'Tempus fugit', Mr. Biden
«Queda el orgullo, esa arrogancia o vanidad con la que los hombres avanzan, y que a menudo se interpone entre uno mismo y la retirada. Déjelo atrás, Mr. Biden»
Mira uno el debate en Estados Unidos como quien se asoma al retrato de Dorian Gray, el tiempo y el placer lo han desfigurado todo. La senectud se materializa entre atriles, haciéndonos ver que de la gerontocracia al esperpento hay un paso. Decía un poeta, no recuerdo ahora cuál, que había que disfrutar del momento porque habrá otros tiempos más bellos, pero este es el nuestro. Siempre le di importancia al sintagma detrás de la adversativa: nuestro tiempo. O, mejor dicho, siempre le di importancia al hecho de saber cuándo ése, es decir, nuestro tiempo, ha pasado. Como cuando se ve a un madurito con sudadera y capucha, a un ancianete tirando burpees en el parque o a un hipertenso con azúcar en el café.
Hay un tiempo para todo, y cuando ese tiempo pasa, intentar mantenerlo vivo resulta patético. Como en esos relojes derretidos de Dalí, conviene dejar que los segundos se escurran para perderlos. Al fin y al cabo, en eso consiste este juego: las cosas pasan y se recuerdan, sin intentar retenerlas más de lo conveniente
«Para qué seguir en el epicentro de este ruidazo constante si no es por mera obligación generacional»
Así que, efectivamente, tempus fugit, caballero Biden. Y no tiene por qué ser esto una mala cosa. Pocos horizontes apetecen tanto al otro lado del ecuador como abalanzarse sobre una especie de oda a la vida retirada, convertirse en un Fray Luis moderno que observe la existencia a la sombra de una parra, con una copa de vino de pitarra al día y un par de horas de paseo al atardecer.

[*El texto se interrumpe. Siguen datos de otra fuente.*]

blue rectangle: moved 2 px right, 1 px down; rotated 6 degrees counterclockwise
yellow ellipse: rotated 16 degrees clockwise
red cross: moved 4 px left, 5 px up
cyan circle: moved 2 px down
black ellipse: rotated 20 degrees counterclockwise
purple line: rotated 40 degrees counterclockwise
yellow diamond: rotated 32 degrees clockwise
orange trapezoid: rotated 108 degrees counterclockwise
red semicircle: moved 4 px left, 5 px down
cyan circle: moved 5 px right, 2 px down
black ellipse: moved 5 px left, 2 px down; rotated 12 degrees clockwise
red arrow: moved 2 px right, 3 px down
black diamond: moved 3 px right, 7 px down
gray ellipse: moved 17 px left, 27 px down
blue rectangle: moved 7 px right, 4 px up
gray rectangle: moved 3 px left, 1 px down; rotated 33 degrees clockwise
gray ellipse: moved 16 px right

Para qué seguir en el epicentro de este ruidazo constante si no es por mera obligación generacional. Descanse. Medite. Llévese pocos pero doctos libros al retiro. Empápese de buena poesía, garcilasiano o baudelairesco según sea el amor o el vicio quien ronde su mente. Acuda al ensayo, tanto da si a la sabiduría de Montaigne o al existencialismo de Unamuno. Apague el televisor, nada de móviles ni aparatejos. Sólo usted y la vida, que es a lo que todos aspiramos.
Queda el orgullo, esa arrogancia o vanidad con la que los hombres avanzan, y que a menudo se interpone entre uno mismo y la retirada. Déjelo atrás, Mr. Biden. O, mejor aún, que alguien se lo ponga delante. Que algún asesor de esos que revolotea por su alrededor le muestre algunos fotogramas del debate para hacerle entender que podría ser perfectamente el orgullo, cuando no la dignidad o el sentido de Estado, quien le haga dar un paso a un lado.
Cuántas veces, relativamente a gusto, instalado en su primer exilio junto a su madre, jugando al Reversi las más noches tras cenar bajo la brisa mediterránea, Napoleón se arrepentiría de dejar la isla de Elba, con su tiempo ya claramente transcurrido, para volver a guerrear por Europa haciendo el ridículo. Cuentan las crónicas que, apagado ese fulgor, e instalado ya en su segundo y último exilio de la isla de Santa Elena, ese que habría de llevarle a la muerte, ahora perdido en un rincón a 2.000 kilómetros de la costa africana, derrotado y hundido, Napoleón pronunció una frase, contundente y directa, que habría de pasar a la historia: «Qué bajo hemos caído».